John Calvin, French Protestant Reformer, and Ignatius Loyola, Spanish founder of the Society of Jesus, were for a brief time contemporaries in the Collège de Montaigu of the University of Paris. St Patrick’s College, Maynooth will host a conference that will bring something of the inheritance of both these foundational figures into dialogue. Both Calvin and Loyola were Sorbonne men. Six of the founding fathers of St Patrick’s College, Maynooth, were professors of the Sorbonne.
John Calvin, one of the major figures of the Reformation, was born in Noyon, north of Paris, in 1509. The 500th anniversary of his birth is being marked world-wide in churches of the Reformed tradition through theological conferences, special services and other events. St Patrick’s College, Maynooth, is happy to host such a conference on 8-9th October, 2010 to mark the Reformer’s birth and to explore through open and honest dialogue, the message, influence and legacy of this great doctor of the Church whose legacy reached us in Ireland through his honoured place in the Irish Presbyterian tradition.

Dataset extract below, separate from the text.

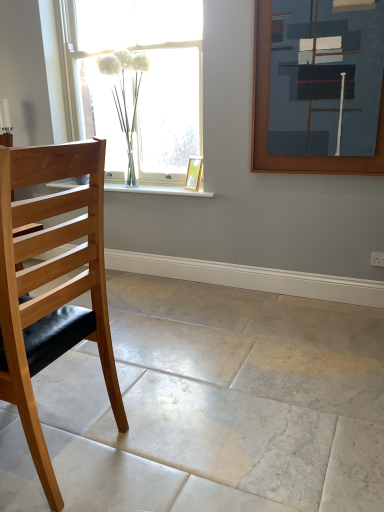 Locate an element on the screen. The width and height of the screenshot is (384, 512). blank space situated above white marble window sill at center (from a real-world perspective) is located at coordinates (x=149, y=187). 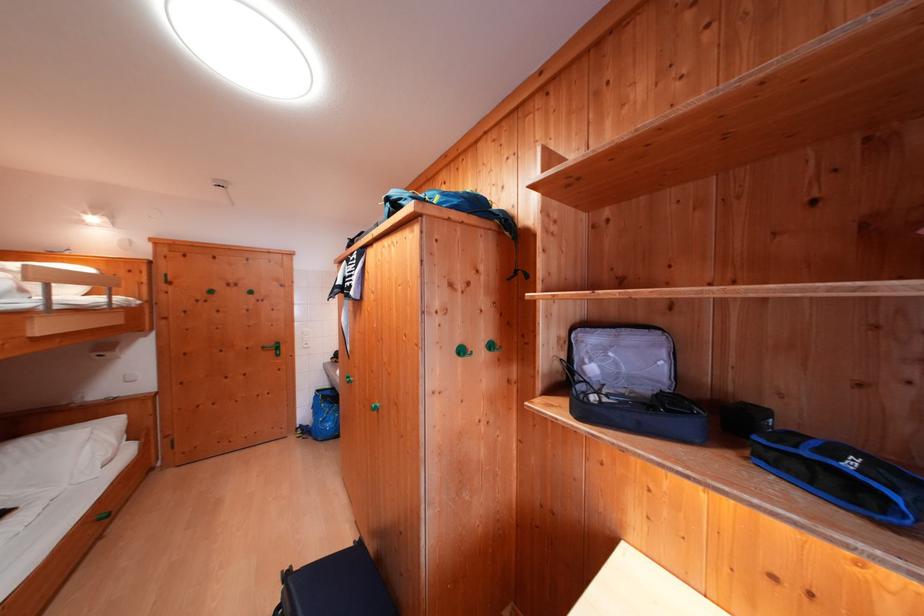 Find where to grasp the bunk bed guard rail. Please return your answer as a coordinate pair (x, y).

(81, 490)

College days have a habit of bringing unlikely people together. As Calvin was nearing the end of his studies at the Collège de Montaigu of the University of Paris, a new student arrived there. He was what would be termed today a ‘mature student.’ Ignatius Loyola was some 18 years older than John. An ex-soldier, he had undergone a conversion experience while recovering from wounds received at the battle of Pamplona. Did they know one another well in the College? We do not know. Their paths certainly brought them in significantly different directions. They would become, each in a different way, significant shapers of a new Europe that was then emerging.
Calvin and Loyola were students of the Faculty of Theology at the Sorbonne. St Patrick’s College, Maynooth, also traces its origin back to the Sorbonne. When the University was closed due to the French Revolution, several of the professors of the Faculty fled to Ireland where they were welcomed as the first members of the teaching staff at the newly-founded Royal College of St Patrick in 1795.
Our conference will attempt to reflect some of the important themes that were common to the thinking of both John Calvin and Ignatius Loyola. However they may have differed from one another, they were united in a common vision of total dedication to Christ. The title chosen for the conference, ‘Living in union with Christ in today’s world: the contributions of John Calvin and Ignatius Loyola’, seeks to unpack in a popular and user-friendly manner some aspects of the heritage of the two. Among the speakers are some professors in Union Theological College, Belfast (Presbyterian) and St Patrick’s College, Maynooth (Roman Catholic).